Okay, now. The island. Just as in the B-timeline, the life of John Locke was center stage and not just in the funeral scene. Along with Rose and Hugo, Sawyer always had a highly unique relationship with Locke and we JUST LOVED that he took one look at Smokey and immediately realized it wasn’t him. You can’t con a con man. Not even Ben Linus figured it out. In fact, Ben went right on believing Smokey was Locke up until Richard shoved his face in Locke’s corpse.

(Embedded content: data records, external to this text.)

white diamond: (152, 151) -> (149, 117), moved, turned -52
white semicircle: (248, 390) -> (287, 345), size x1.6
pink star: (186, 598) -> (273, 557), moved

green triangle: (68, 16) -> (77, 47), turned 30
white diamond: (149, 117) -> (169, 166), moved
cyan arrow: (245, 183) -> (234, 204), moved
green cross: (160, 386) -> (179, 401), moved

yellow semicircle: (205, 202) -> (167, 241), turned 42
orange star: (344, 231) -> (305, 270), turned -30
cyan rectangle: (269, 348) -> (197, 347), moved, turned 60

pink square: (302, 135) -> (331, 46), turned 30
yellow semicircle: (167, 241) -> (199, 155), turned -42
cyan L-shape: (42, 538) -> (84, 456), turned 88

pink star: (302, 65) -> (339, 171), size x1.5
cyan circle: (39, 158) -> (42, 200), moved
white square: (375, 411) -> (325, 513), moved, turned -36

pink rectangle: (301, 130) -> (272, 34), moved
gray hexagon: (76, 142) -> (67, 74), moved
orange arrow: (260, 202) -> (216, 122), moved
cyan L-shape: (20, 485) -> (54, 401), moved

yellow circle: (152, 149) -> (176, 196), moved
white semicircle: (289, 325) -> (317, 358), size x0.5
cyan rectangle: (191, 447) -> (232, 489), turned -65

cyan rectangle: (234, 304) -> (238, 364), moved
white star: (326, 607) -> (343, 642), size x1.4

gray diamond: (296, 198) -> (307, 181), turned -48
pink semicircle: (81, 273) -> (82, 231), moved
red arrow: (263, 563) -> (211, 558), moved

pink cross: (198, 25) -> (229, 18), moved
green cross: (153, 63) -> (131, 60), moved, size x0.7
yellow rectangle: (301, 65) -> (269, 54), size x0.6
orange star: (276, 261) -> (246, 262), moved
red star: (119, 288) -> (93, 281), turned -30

There’s something else that stuck out about Sawyer in this episode. He could see that blond kid running around and Smokey was surprised about that. Richard couldn’t see him. This is notable because we remembered another time Sawyer got tuned in to someone else’s vision: the time he saw Kate’s horse with her outside the hatch. Coincidence? Or does Sawyer have some sort of connection with the island that we haven’t discovered yet? And just who is that kid, anyway? We suspect he’s a version of Jacob, not least because he resembles him so much and in his first vision had blood all over him. “You know the rules. You can’t kill him,” he says to a visibly angry Smokey, who responds with an alarming “DON’T TELL ME WHAT I CAN’T DO!” The very John Locke mantra that the B-version was rejecting in this same episode. How much of an effect is the dead John Locke having on the being wearing his form on the island now? How much of Locke’s personality is going to come through? And who can’t he kill? Sawyer? And what does this have to do with the “rules” that prevented Ben from killing Charles Widmore?

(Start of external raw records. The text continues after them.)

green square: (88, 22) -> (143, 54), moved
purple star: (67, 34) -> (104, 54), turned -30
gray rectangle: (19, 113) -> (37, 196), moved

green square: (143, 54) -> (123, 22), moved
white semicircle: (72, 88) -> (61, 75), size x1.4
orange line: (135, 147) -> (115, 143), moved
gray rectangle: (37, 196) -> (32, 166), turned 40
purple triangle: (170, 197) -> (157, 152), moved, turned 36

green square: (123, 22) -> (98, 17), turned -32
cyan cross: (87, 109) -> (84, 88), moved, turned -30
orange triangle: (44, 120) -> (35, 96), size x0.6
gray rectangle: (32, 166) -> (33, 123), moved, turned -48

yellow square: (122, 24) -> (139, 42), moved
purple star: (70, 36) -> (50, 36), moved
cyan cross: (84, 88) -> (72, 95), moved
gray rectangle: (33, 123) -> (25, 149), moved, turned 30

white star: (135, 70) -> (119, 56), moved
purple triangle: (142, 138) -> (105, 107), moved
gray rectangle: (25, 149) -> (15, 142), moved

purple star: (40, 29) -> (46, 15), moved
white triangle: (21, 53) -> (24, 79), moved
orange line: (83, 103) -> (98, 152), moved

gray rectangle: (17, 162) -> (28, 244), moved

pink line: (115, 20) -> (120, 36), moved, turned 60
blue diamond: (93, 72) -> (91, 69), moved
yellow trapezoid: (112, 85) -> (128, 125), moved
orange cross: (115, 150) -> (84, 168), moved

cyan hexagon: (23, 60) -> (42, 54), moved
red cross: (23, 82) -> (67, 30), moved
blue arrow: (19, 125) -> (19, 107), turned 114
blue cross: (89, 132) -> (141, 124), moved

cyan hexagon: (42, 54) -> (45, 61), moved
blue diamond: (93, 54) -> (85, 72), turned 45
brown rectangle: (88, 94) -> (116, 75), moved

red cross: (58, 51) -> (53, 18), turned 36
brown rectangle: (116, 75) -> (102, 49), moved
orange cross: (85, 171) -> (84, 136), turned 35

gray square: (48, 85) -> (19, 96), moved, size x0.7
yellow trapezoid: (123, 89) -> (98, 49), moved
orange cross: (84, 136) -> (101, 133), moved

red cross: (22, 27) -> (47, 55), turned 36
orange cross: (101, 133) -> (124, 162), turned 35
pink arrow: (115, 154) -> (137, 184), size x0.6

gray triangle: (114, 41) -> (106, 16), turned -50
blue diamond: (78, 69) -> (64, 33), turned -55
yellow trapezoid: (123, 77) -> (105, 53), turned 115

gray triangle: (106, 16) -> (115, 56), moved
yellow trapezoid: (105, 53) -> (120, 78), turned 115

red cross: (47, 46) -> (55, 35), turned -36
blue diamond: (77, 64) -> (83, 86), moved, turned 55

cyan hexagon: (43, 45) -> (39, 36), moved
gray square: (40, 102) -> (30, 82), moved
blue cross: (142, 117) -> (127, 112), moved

Smokey tells Sawyer he’s trapped on the island, but “Before I was trapped I was a man just like you.” Should we believe him? Should we believe any of what he told Sawyer this episode? We’re still inclined to think of Jacob as the good guy. and Smokey as the bad guy in this scenario, but it’s hard to think of Jacob as good when he’s apparently been manipulating all the main characters their whole lives. As Smokey put it to Sawyer, “the choices you thought you made, you never really made at all.” These are almost exactly the same words Sawyer used to describe the long con to Cassidy. Smokey has to know that. He’s manipulating James into following him. As Ilana said, “He’s recruiting.”

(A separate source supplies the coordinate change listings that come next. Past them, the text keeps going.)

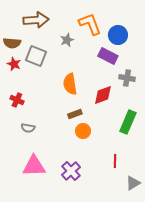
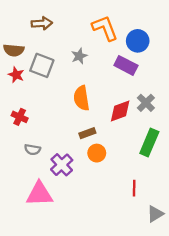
brown arrow: (36, 20) -> (42, 23), size x0.7
gray star: (67, 40) -> (79, 56), moved
gray cross: (127, 78) -> (146, 103), moved, turned 35
purple cross: (71, 171) -> (62, 165), moved

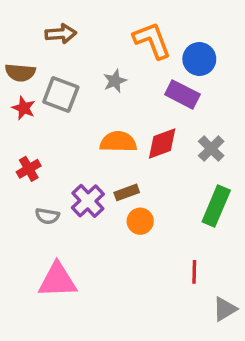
orange semicircle: (82, 98) -> (118, 142), turned 100
red diamond: (120, 111) -> (162, 143), moved
red cross: (20, 117) -> (29, 169), turned 35
purple cross: (62, 165) -> (88, 201), moved

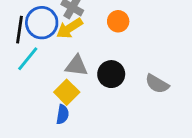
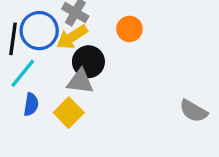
black circle: (111, 74) -> (88, 62), moved
gray semicircle: (157, 84) -> (193, 111), moved
blue semicircle: (63, 114) -> (31, 104), moved

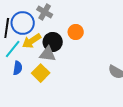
orange circle: (129, 29) -> (76, 32), moved
yellow arrow: (72, 37) -> (32, 41), moved

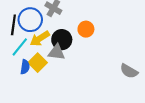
yellow square: (41, 73) -> (38, 63), moved

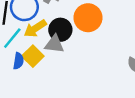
orange circle: (86, 29) -> (88, 18), size x1.5

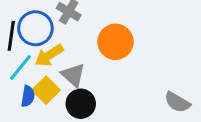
black circle: (60, 30) -> (81, 104), moved
gray triangle: (54, 44) -> (73, 75), turned 35

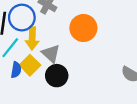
yellow arrow: (49, 55) -> (32, 38), turned -55

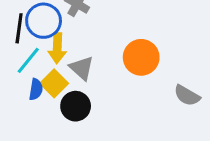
orange circle: (83, 28) -> (141, 57), moved
black circle: (57, 76) -> (76, 106), moved

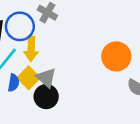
orange circle: (141, 57) -> (116, 56), moved
gray triangle: (82, 68) -> (46, 78), moved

And what are we to make of the names on the cave wall? For one, Kate is noticeably absent. There were a lot of names on that wall, but it appeared that they were all crossed off, except for the ones noted by Smokey:
Why the numbers? Because “Jacob had a thing for numbers,” according to Smokey. So the numbers we’ve been hearing about since Season 1 represent the position on the list of the remaining characters, except for Kate and one of the Kwons. Remember, Justin and Aldo, the two Others shot by Claire at the end of last episode, had an argument about killing Jin because “he might be one of them.” The Others know a Kwon is on Jacob’s list, but not which Kwon. If Jin is the “chosen” Kwon, this may explain why Sun didn’t wind up in the ’70s, although it doesn’t explain why Kate did, if she’s not a candidate. And why isn’t Kate a candidate? She was one of the ones Jacob “touched” last season.
One final tidbit and we’ll turn the floor over to you to tell us what we missed or what we’re crazy for thinking: With the exception of Hugo Reyes, the remaining names on Jacob’s list are John (since crossed out), Jack, James, Jin, and Jarrah. Discuss.